The five-member Winograd Committee, appointed to examine Israel’s conduct of the 2006 war, did not directly rebuke Prime Minister Ehud Olmert, in contrast to its interim findings last year accusing him of “severe failure” in “hastily” going to battle.
As a result, Olmert, who appointed the committee under public pressure in the fall of 2006, is likely to weather the report’s release at a time when his government is pursuing peace negotiations with the Palestinians.
But the panel did conclude that the war “was a big and serious failure” for Israel, Eliyahu Winograd, the retired judge who led the committee, told reporters.

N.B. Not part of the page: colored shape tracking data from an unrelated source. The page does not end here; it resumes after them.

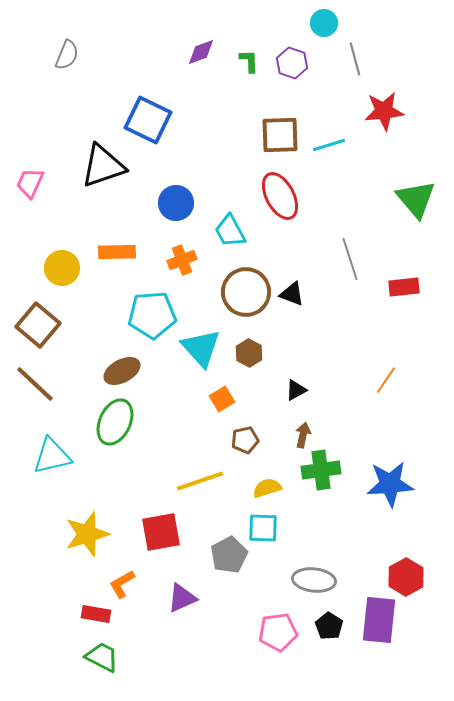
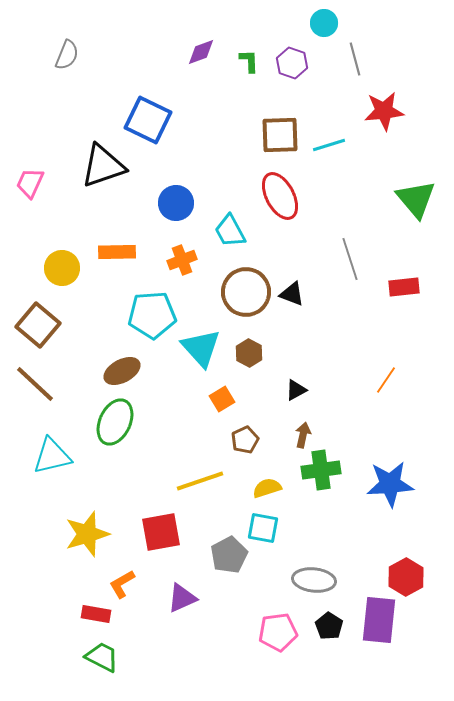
brown pentagon at (245, 440): rotated 12 degrees counterclockwise
cyan square at (263, 528): rotated 8 degrees clockwise
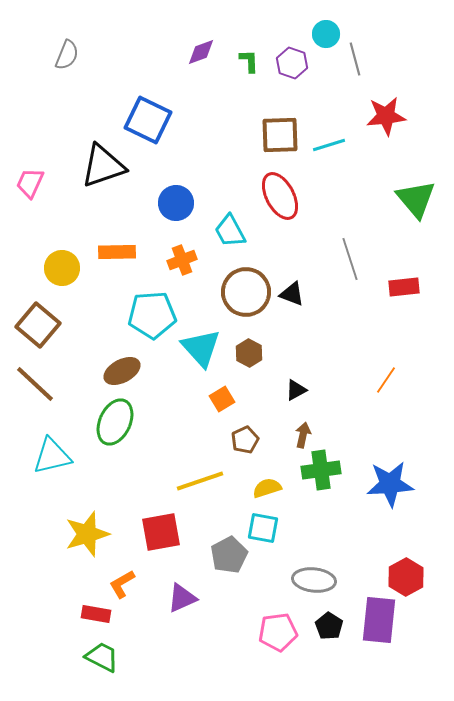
cyan circle at (324, 23): moved 2 px right, 11 px down
red star at (384, 111): moved 2 px right, 5 px down
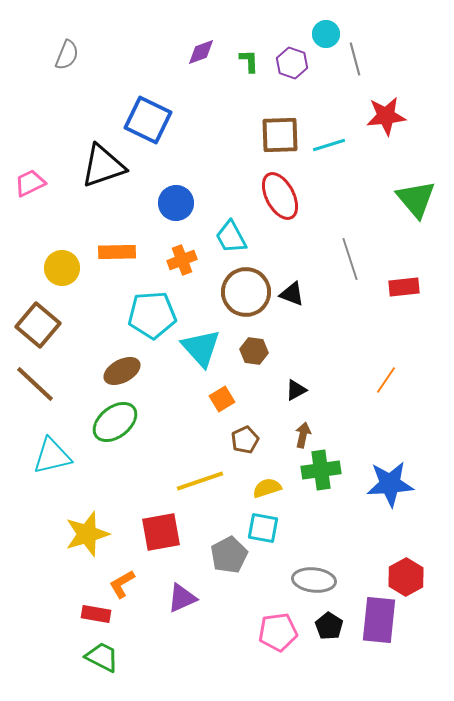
pink trapezoid at (30, 183): rotated 40 degrees clockwise
cyan trapezoid at (230, 231): moved 1 px right, 6 px down
brown hexagon at (249, 353): moved 5 px right, 2 px up; rotated 20 degrees counterclockwise
green ellipse at (115, 422): rotated 27 degrees clockwise
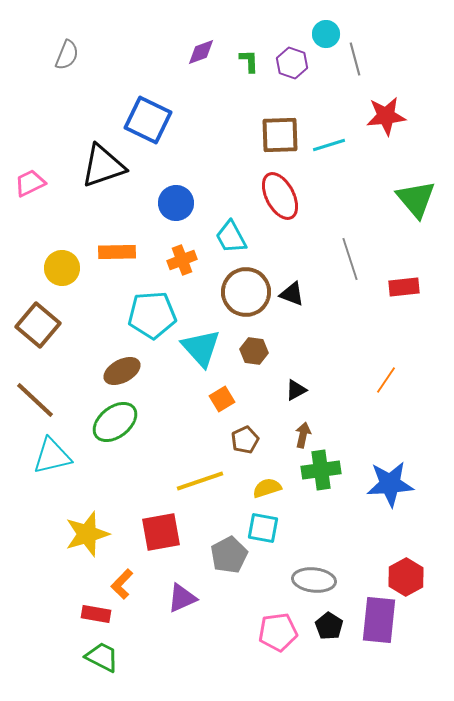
brown line at (35, 384): moved 16 px down
orange L-shape at (122, 584): rotated 16 degrees counterclockwise
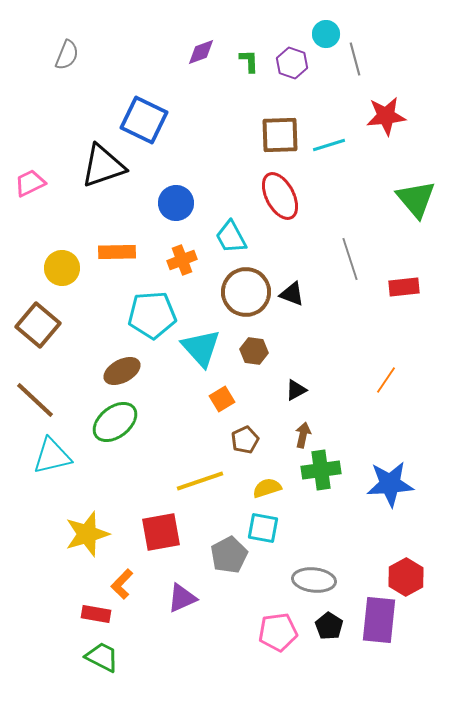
blue square at (148, 120): moved 4 px left
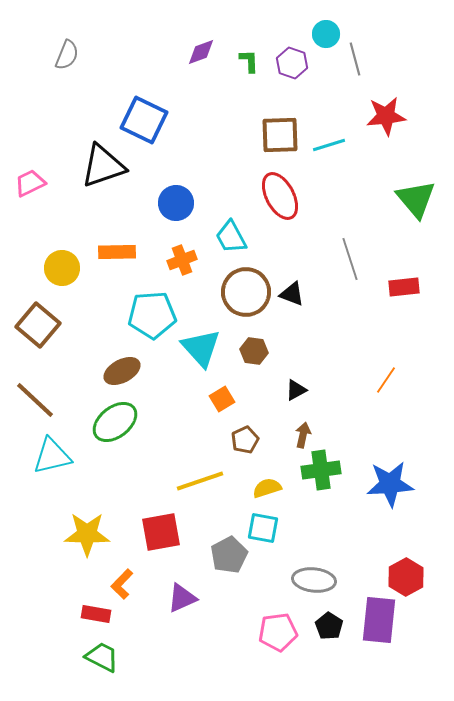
yellow star at (87, 534): rotated 18 degrees clockwise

The committee’s final report said Olmert and his former defense minister, Amir Peretz, “acted out of a strong and sincere perception of what they thought at the time was Israel’s interest.”

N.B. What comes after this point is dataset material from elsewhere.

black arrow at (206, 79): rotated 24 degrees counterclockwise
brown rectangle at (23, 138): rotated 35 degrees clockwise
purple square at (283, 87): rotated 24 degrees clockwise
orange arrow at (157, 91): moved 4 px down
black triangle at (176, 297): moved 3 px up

Peretz resigned after the release of the interim report and later lost his post as head of the Labor Party. The chief of Israel’s military at the time of the war, Lt. Gen. Dan Halutz, has also resigned. Although Olmert is still in office, his public approval ratings have remained very low since the war ended.
Olmert pledged in a statement after the report’s release to begin work immediately on the panel’s recommendations for “systemic” change within the military and civil command.
Yohanan Plesner, a lawmaker in Olmert’s Kadima party, said he felt “relief” after hearing the commission’s final judgment.
“I felt there was a moral absolution of the prime minister,” Plesner said.
But Gabriel Sheffer, a political science professor at Hebrew University in Jerusalem, said the final report was “ambivalent and confus- ing” because it failed to determine individual responsibility for the war’s flawed conduct. Israel pushed into southern Lebanon on July 12, 2006, hours after Hezbollah guerrillas in Lebanon killed three Israeli soldiers and captured two others in a cross-border raid. Israel prosecuted much of the war with airstrikes.
But in the last days of the conflict, the government sent thousands of additional ground troops into southern Lebanon to knock out Hezbollah rocket-launching sites before a U.N. cease-fire took hold.
The war killed 119 Israeli soldiers, many of them in that final push into Lebanon, and more than 40 Israeli civilians. More than 1,000 Lebanese died over the course of the fighting, most of them civilians.
Israel did not secure the release of the two soldiers or destroy Hezbollah’s military wing. Israeli leaders had stated those as the war’s goals.
The final report cited failures in preparedness, strategic thinking and decision-making by civilian and military leaders. The panel concluded that Israel had failed “to achieve what had been the necessary and possible military achievement in view of the circumstances of the war and the balance of power” between the two sides.
In the end, the commission members said, Israel’s diplomatic efforts allowed the country “to stop a war which it had failed to win.”
Even before the final report was released, Olmert ruled out resigning. “I have no intention of letting go, no matter what the political and personal cost,” he said in a speech last week.
But political analysts said the reaction of Defense Minister Ehud Barak, leader of the Labor Party, Olmert’s largest coalition partner, may be key in determining Olmert’s next steps. If Barak, a former prime minister, calls on Olmert to resign or to hold elections two years early, it would increase pressure on Olmert.
In Lebanon, Hezbollah lawmaker Hussein Hajj Hassan told the Associated Press, “The Winograd report is an acknowledgment of Israel’s responsibility for the war and its defeat.” Special correspondent Samuel Sockol contributed to this report.
Relatives of Israeli soldiers killed in the war with Hezbollah in Lebanon watch a televised news conference by the panel that investigated the conflict. The panel released its final report yesterday.